─── DATA SUPPLIED

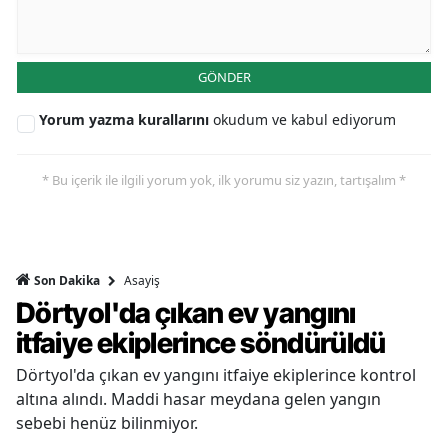
GÖNDER
Yorum yazma kurallarını
okudum ve kabul ediyorum
* Bu içerik ile ilgili yorum yok, ilk yorumu siz yazın, tartışalım *
Asayiş
Son Dakika
Dörtyol'da çıkan ev yangını
itfaiye ekiplerince söndürüldü
Dörtyol'da çıkan ev yangını itfaiye ekiplerince kontrol
altına alındı. Maddi hasar meydana gelen yangın
sebebi henüz bilinmiyor.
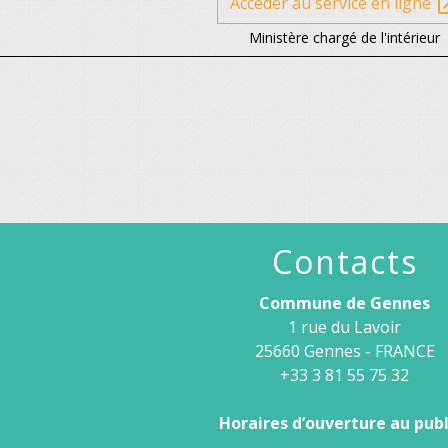
Accéder au service en ligne
open_
Ministère chargé de l'intérieur
Contacts
Commune de Gennes
1 rue du Lavoir
25660 Gennes - FRANCE
+33 3 81 55 75 32
Horaires d’ouverture au publi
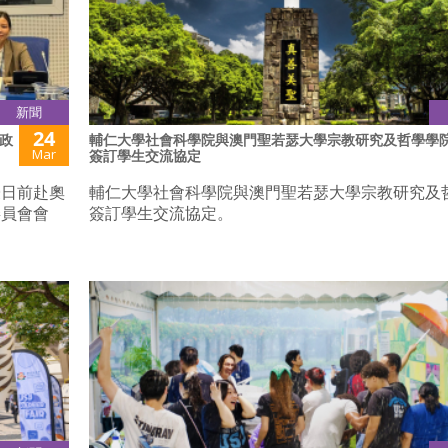
新聞
24
政
輔仁大學社會科學院與澳門聖若瑟大學宗教研究及哲學學
Mar
簽訂學生交流協定
授日前赴奧
輔仁大學社會科學院與澳門聖若瑟大學宗教研究及
委員會會
簽訂學生交流協定。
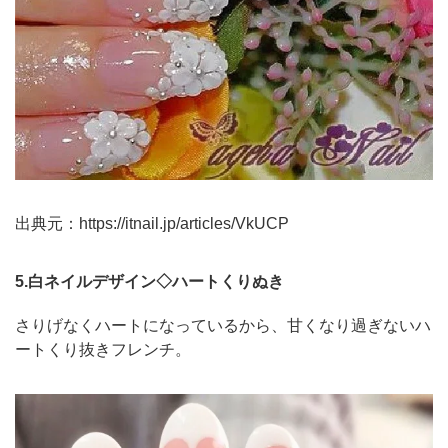
出典元：
https://itnail.jp/articles/VkUCP
5.白ネイルデザイン◇ハートくりぬき
さりげなくハートになっているから、甘くなり過ぎないハ
ートくり抜きフレンチ。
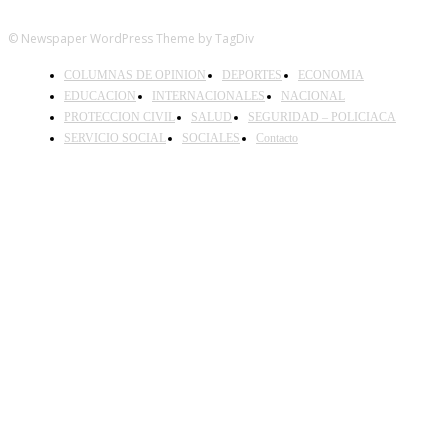
© Newspaper WordPress Theme by TagDiv
COLUMNAS DE OPINION
DEPORTES
ECONOMIA
EDUCACION
INTERNACIONALES
NACIONAL
PROTECCION CIVIL
SALUD
SEGURIDAD – POLICIACA
SERVICIO SOCIAL
SOCIALES
Contacto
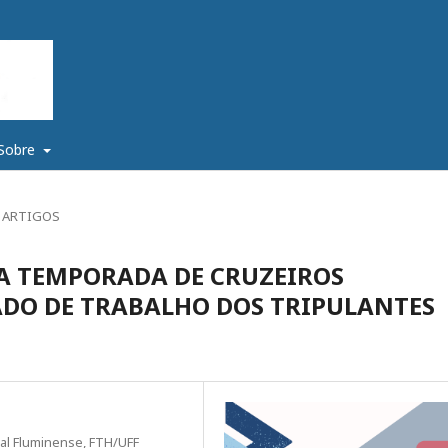
Sobre
ARTIGOS
A TEMPORADA DE CRUZEIROS
DO DE TRABALHO DOS TRIPULANTES
ral Fluminense, FTH/UFF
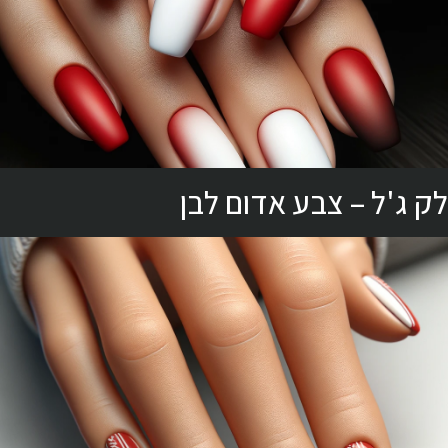
לק ג'ל – צבע אדום לבן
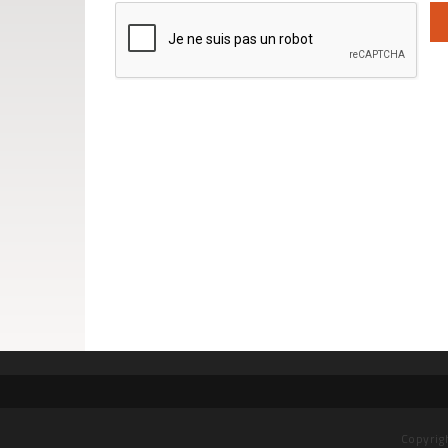
Copyrig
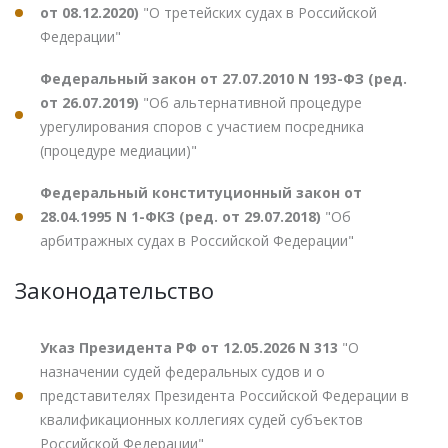
от 08.12.2020)
"О третейских судах в Российской
Федерации"
Федеральный закон от 27.07.2010 N 193-ФЗ (ред.
от 26.07.2019)
"Об альтернативной процедуре
урегулирования споров с участием посредника
(процедуре медиации)"
Федеральный конституционный закон от
28.04.1995 N 1-ФКЗ (ред. от 29.07.2018)
"Об
арбитражных судах в Российской Федерации"
Законодательство
Указ Президента РФ от 12.05.2026 N 313
"О
назначении судей федеральных судов и о
представителях Президента Российской Федерации в
квалификационных коллегиях судей субъектов
Российской Федерации"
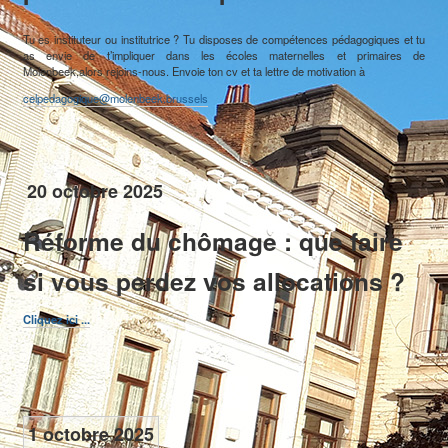
Tu es instituteur ou institutrice ? Tu disposes de compétences pédagogiques et tu
as envie de t’impliquer dans les écoles maternelles et primaires de
Molenbeek,alors rejoins-nous. Envoie ton cv et ta lettre de motivation à
celpedagogique@molenbeek.brussels
20 octobre 2025
Réforme du chômage : que faire
si vous perdez vos allocations ?
Cliquez ici ...
Cette rubrique contient toutes les publications communales telles que le
1 octobre 2025
"Molenbeek Info", le journal communal édité à 38.000 exemplaires et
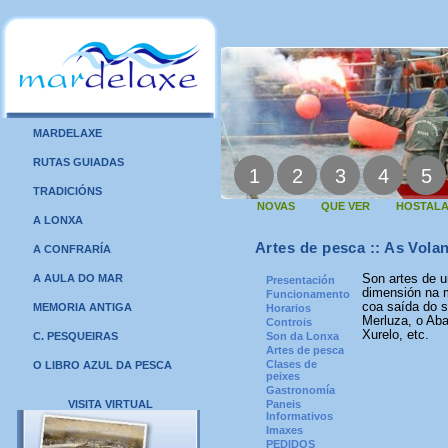
MARDELAXE
RUTAS GUIADAS
1
2
3
4
5
TRADICIÓNS
NOVAS
QUE VER
HOSTALA
A LONXA
Artes de pesca :: As Vola
A CONFRARÍA
A AULA DO MAR
Son artes de u
Presentación
dimensión na m
Funcionamento
coa saída do s
MEMORIA ANTIGA
Horarios
Merluza, o Ab
Controis
Xurelo, etc.
C. PESQUEIRAS
Son da Lonxa
Artes de pesca
Clases de
O LIBRO AZUL DA PESCA
peixes
Gastronomía
VISITA VIRTUAL
Paneis
Informativos
Imaxes
PEDIDOS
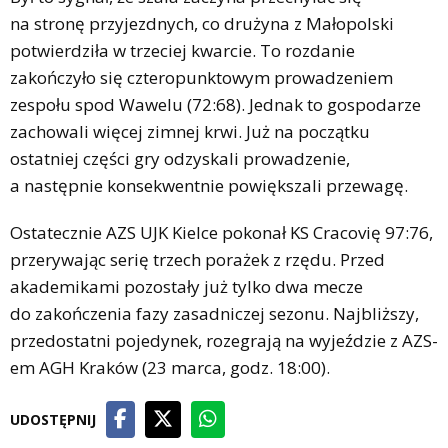
na stronę przyjezdnych, co drużyna z Małopolski
potwierdziła w trzeciej kwarcie. To rozdanie
zakończyło się czteropunktowym prowadzeniem
zespołu spod Wawelu (72:68). Jednak to gospodarze
zachowali więcej zimnej krwi. Już na początku
ostatniej części gry odzyskali prowadzenie,
a następnie konsekwentnie powiększali przewagę.
Ostatecznie AZS UJK Kielce pokonał KS Cracovię 97:76,
przerywając serię trzech porażek z rzędu. Przed
akademikami pozostały już tylko dwa mecze
do zakończenia fazy zasadniczej sezonu. Najbliższy,
przedostatni pojedynek, rozegrają na wyjeździe z AZS-
em AGH Kraków (23 marca, godz. 18:00).
UDOSTĘPNIJ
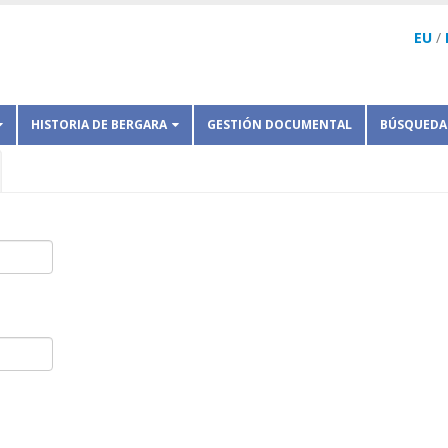
EU
/
HISTORIA DE BERGARA
GESTIÓN DOCUMENTAL
BÚSQUEDA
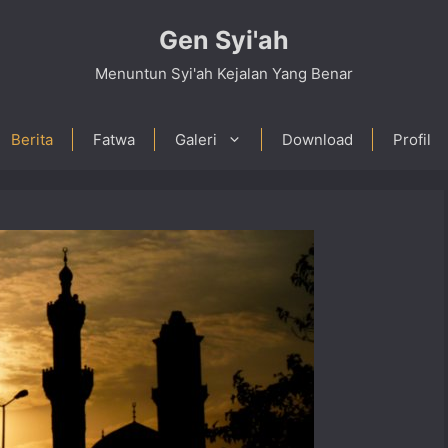
Gen Syi'ah
Menuntun Syi'ah Kejalan Yang Benar
Berita
Fatwa
Galeri
Download
Profil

──────

Your task is to show every line of the listing above containing "Федеральный".

Федеральный закон от 27.07.2010 N 193-ФЗ (ред.
Федеральный конституционный закон от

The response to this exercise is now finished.